Quelle part et quelle attitude du public des lieux culturels ?
Les deux tiers du public des lieux culturels ont assisté à un spectacle vivant, de façon plus ou moins régulière. Près de 37% peuvent être considérés comme des habitués de cette sortie culturelle : ils déclarent l'avoir fréquentée à plusieurs reprises dans l'année, et près de 22% sont des occasionnels puisqu'ils s'y rendent environ une fois par an. 8% assistent à un spectacle moins d'une fois par an, soit de façon exceptionnelle.
Une sortie moins répandue et fréquente que le cinéma
A la lecture des chiffres, il apparaît que les spectacles vivants tiennent une place moins importante que le cinéma dans les sorties culturelles des personnes interrogées. En effet, assister à un spectacle vivant (théâtre, concert, spectacle, etc.) semble constituer une pratique culturelle moins répandue et moins fréquente : un tiers du public des lieux culturels n'assiste jamais à un spectacle ou à un concert (alors que 14,6% seulement d'entre eux ne vont jamais au cinéma) et parmi ceux qui pratiquent cette activité, la fréquence reste modeste puisque près de 30% se rendent à un spectacle de façon occasionnelle ou exceptionnelle (contre 12,5% des spectateurs de cinéma).
Par comparaison, si on prend en compte l'ensemble de la population, le caractère exceptionnel de la fréquentation des lieux de spectacles vivants est encore plus marqué. Selon une enquête de l'ODR sur les loisirs68(*), plus de 60% des Réunionnais n'ont jamais assisté à un spectacle vivant et, sur le plan national, 53% des Français ne seraient pas allés voir un spectacle au cours des douze derniers mois69(*).

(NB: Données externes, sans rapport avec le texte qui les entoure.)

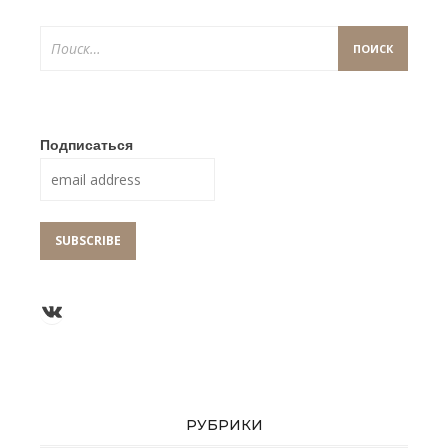
Найти:
Подписаться
Группа ВКонтакте
РУБРИКИ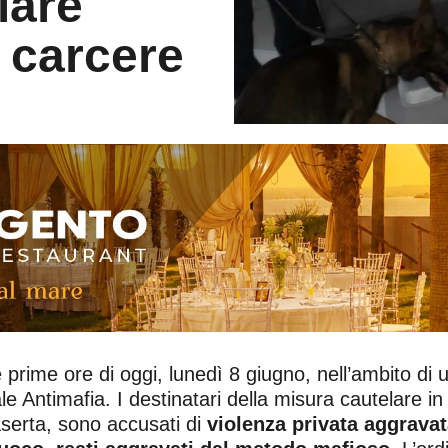
iare
n carcere
prime ore di oggi, lunedì 8 giugno, nell’ambito di u
e Antimafia. I destinatari della misura cautelare in
serta, sono accusati di
violenza privata aggravat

* 66 BEDIENGER C., 2003, la fréquentation des lieux culturels, Etudes et Synthèse, N°67, Observatoire du Développement de La Réunion, Saint-Denis de La Réunion.
* 67 Cf. Annexe 3 : Les équipements culturels à La Réunion
* 68 Cité dans BEDIENGER C., 2003, la fréquentation des lieux culturels, Etudes et Synthèse, N°67, Observatoire du Développement de La Réunion, Saint-Denis de La Réunion.
* 69 DONNAT O., 1998 Les pratiques culturelles des français, enquête, Ministère de la Culture et de la Communication, La Documentation Française, Paris, 359p.
(b) Profil du public des spectacles vivants comparé à celui du cinéma
Assister à un spectacle vivant s'avère être une sortie plus rare que d'aller voir un film sur grand écran. Quel est ce public qui fréquente ces lieux et apparaît-il très différent du public des salles de cinéma ? Il semble que l'intensité de la fréquentation de spectacles et d'équipements culturels dépend de critères de position sociale comme le niveau de diplôme et la catégorie socioprofessionnelle de manière plus prononcée que la fréquentation des cinémas.
Le niveau de diplôme et l'activité professionnelle
Le niveau de diplôme
Plus le niveau de diplôme est élevé, plus les chances de fréquenter les lieux de spectacles vivants augmentent. 51% des individus non diplômés n'y sont jamais allés contre 20% des diplômés de l'enseignement supérieur. Si on compare au cinéma, l'écart est moins creusé.
D'autre part, les plus diplômés ont également une intensité de fréquentation plus élevée: 52% déclarent y assister plusieurs fois par an contre 22,5% des non diplômés. Le niveau d'étude est plus déterminant pour les spectacles vivants que pour le cinéma.
Activité professionnelle
Les cadres, comme pour la fréquentation des cinémas, représentent la catégorie socioprofessionnelle qui assiste le plus à des spectacles et à des concerts : seuls 14% d'entre eux déclarent ne jamais fréquenter les lieux de spectacles vivants et près de 63% sont des familiers de ces équipements puisqu'ils s'y rendent plusieurs fois par an.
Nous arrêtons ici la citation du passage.